In The Fresno Bee (Sept. 15, 2022), Tom Balch writes: "The emptying of California’s state mental hospitals resulted from the passage, in 1967, of the Lanterman-Petris-Short Act (named for the sponsors, two Democrats, one Republican).
"This bill, known as LPS, was advanced in response to pressure from mental health professionals, lawyers, patient’s rights advocates, and the ACLU. When fully implemented in 1972, LPS effectively ended involuntary civil confinement of mental patients in California.
"The Democrat-controlled Legislature passed LPS with overwhelming majorities; the vote was 77-1 in the Assembly, and the margin was similar in the Senate. Gov.
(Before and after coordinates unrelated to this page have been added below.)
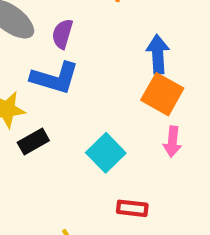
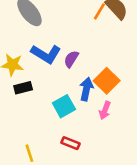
purple semicircle: (62, 34) -> (71, 59), moved
blue arrow: (158, 54) -> (86, 89), moved

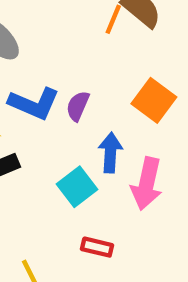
orange square: (107, 81) -> (154, 100), moved
pink arrow: (105, 110) -> (147, 184), size x1.6

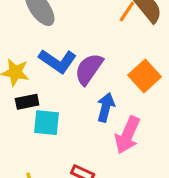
purple semicircle: (78, 106) -> (89, 69), size x1.5
cyan square: (77, 187) -> (47, 123), moved, turned 32

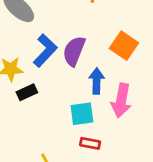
blue L-shape: (58, 61) -> (45, 51), turned -68
cyan square: (47, 123) -> (82, 114), moved

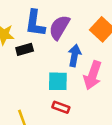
blue L-shape: (45, 51) -> (35, 23), turned 136
black rectangle: (27, 92) -> (25, 49), moved

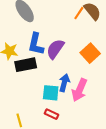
black rectangle: (25, 49) -> (26, 65), size x1.5
blue arrow: (74, 56) -> (64, 83), moved

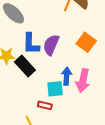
black rectangle: (26, 65) -> (25, 66), turned 70
red rectangle: (52, 114) -> (45, 105), moved

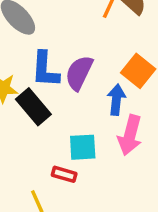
blue arrow: (67, 76) -> (116, 100), moved

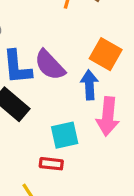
purple semicircle: (79, 73) -> (50, 65), turned -60

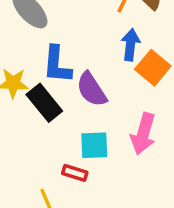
purple semicircle: (50, 65) -> (92, 89), moved
blue arrow: (89, 85) -> (130, 45), moved

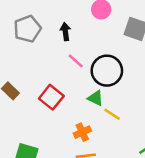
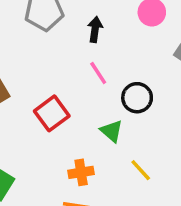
black circle: (107, 71) -> (137, 98), size x0.7
yellow line: (112, 114) -> (141, 170), moved

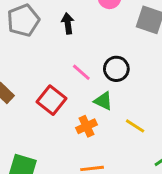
pink line: (98, 73) -> (81, 72), moved
orange cross: (81, 172) -> (87, 126), moved

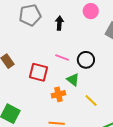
pink line: (81, 72) -> (62, 57), turned -32
red square: (52, 100) -> (39, 72), turned -36

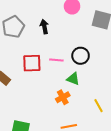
red square: (39, 72) -> (32, 63), moved
yellow line: (91, 101) -> (99, 106), moved, turned 32

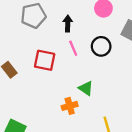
black circle: (81, 56) -> (101, 46), moved
pink line: (56, 60) -> (73, 48), moved, turned 48

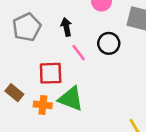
green triangle: (86, 88) -> (71, 99), moved, size x1.5
orange cross: (70, 106) -> (43, 105), moved, turned 35

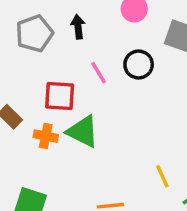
black arrow: (66, 27) -> (78, 27), moved

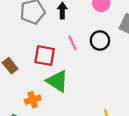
orange cross: (46, 136) -> (33, 100), moved, turned -35

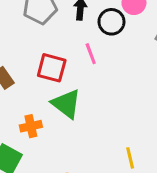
black circle: (100, 40) -> (112, 22), moved

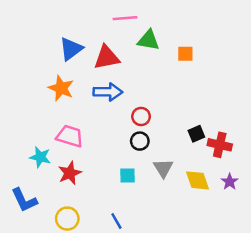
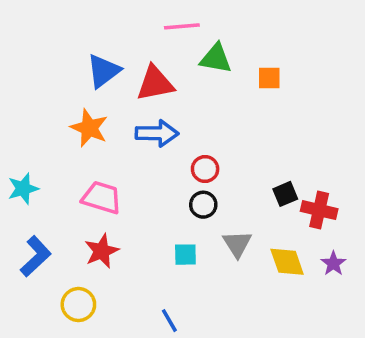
cyan star: (40, 157) -> (23, 189), moved, turned -30
blue L-shape: (24, 200) -> (36, 256), moved, turned -108
yellow circle: (67, 219) -> (78, 305), moved

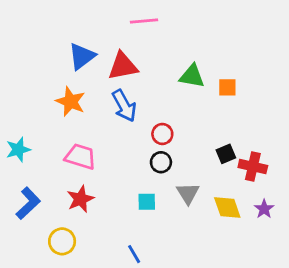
green triangle: (216, 58) -> (192, 76), moved
orange square: (269, 78) -> (227, 87), moved
blue arrow: (157, 133) -> (124, 106), turned 60

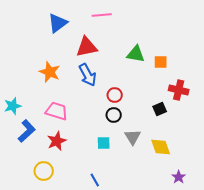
blue triangle: (82, 56) -> (58, 23), moved
red cross: (253, 166) -> (179, 90), moved
blue L-shape: (28, 203) -> (27, 131), moved
purple star: (264, 209) -> (179, 177), moved

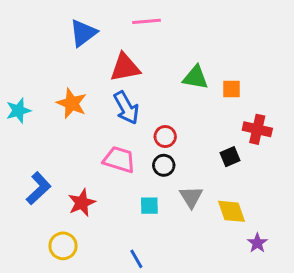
cyan star: (13, 106) -> (18, 111), moved
pink trapezoid: (57, 111) -> (119, 160), moved
purple star: (179, 177) -> (257, 243), moved

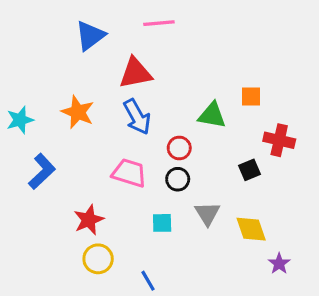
green triangle: (195, 77) -> (212, 115), moved
blue L-shape: (39, 188) -> (42, 171), moved
yellow circle: (63, 246) -> (98, 259), moved

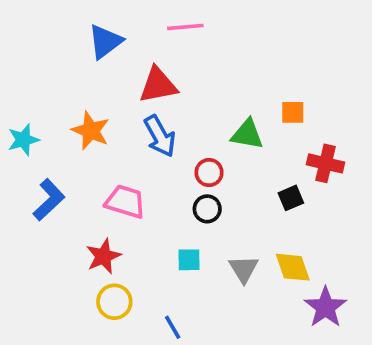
pink trapezoid: (129, 173) -> (125, 202), moved
gray triangle: (207, 214) -> (244, 269), moved
purple star: (279, 264) -> (325, 307), size x1.6

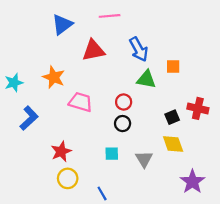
blue arrow: (160, 136) -> (139, 49), moved
red cross: (325, 163) -> (198, 108), moved
pink trapezoid: (125, 202) -> (81, 102), moved
yellow diamond: (293, 267) -> (173, 144), moved

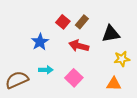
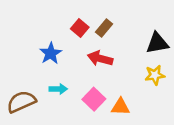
black triangle: (111, 34) -> (157, 43), moved
orange triangle: (114, 84) -> (121, 107), moved

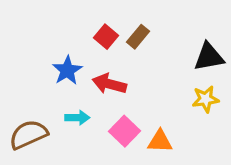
red arrow: (100, 58) -> (109, 84), moved

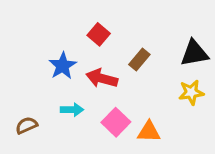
brown rectangle: (138, 37) -> (139, 59), moved
brown semicircle: (28, 134) -> (26, 125), size x0.6

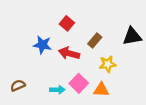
blue star: (63, 66) -> (42, 45), turned -30
yellow star: (191, 92) -> (108, 64), moved
cyan arrow: (72, 110) -> (57, 90), moved

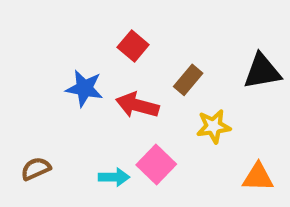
orange triangle: (101, 90) -> (258, 177), moved

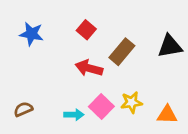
brown rectangle: (188, 80) -> (122, 52), size x1.4
blue star: (84, 88) -> (31, 34), moved
yellow star: (213, 126) -> (131, 102), moved

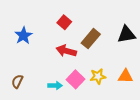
blue star: (31, 34) -> (23, 36), moved, turned 30
brown semicircle: (23, 109) -> (17, 81), turned -40
orange triangle: (167, 115) -> (125, 76), moved

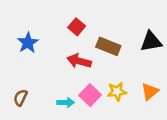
brown rectangle: (91, 39) -> (108, 46), turned 72
orange triangle: (125, 76) -> (150, 92), turned -42

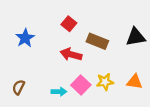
orange triangle: (150, 92) -> (134, 82), turned 49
Reagan signed the bill."
The bill was passed by veto-proof majorities, so Reagan had no legal authority to stop it. Had he tried to do so anyway, progressives would have denounced him as "a threat to democracy."
As for the milieu, well, it was the Sixties, and there was "something in the air" back then. In 1961, Thomas Szasz's well-received book, The Myth of Mental Illness, challenged the authority and expertise of the psychiatric profession.
A year later, Ken Kesey's best-selling novel, One Flew Over the Cuckoo's Nest, portrayed forced institutionalization as inhumane. In 1963, Dale Wasserman adapted the novel into a play. The 1975 film version won five Academy Awards. The tale of a sane person involuntarily committed to a "snake pit" asylum was a staple of horror, exploitation, and TV movies throughout that period.
Governor Reagan was but a small cog in a progressive, counter-cultural zeitgeist that, along with the ACLU, was combating forced institutionalization. Andrews has waxed nostalgic for those liberating times, so he should just kick back and enjoy its fruits.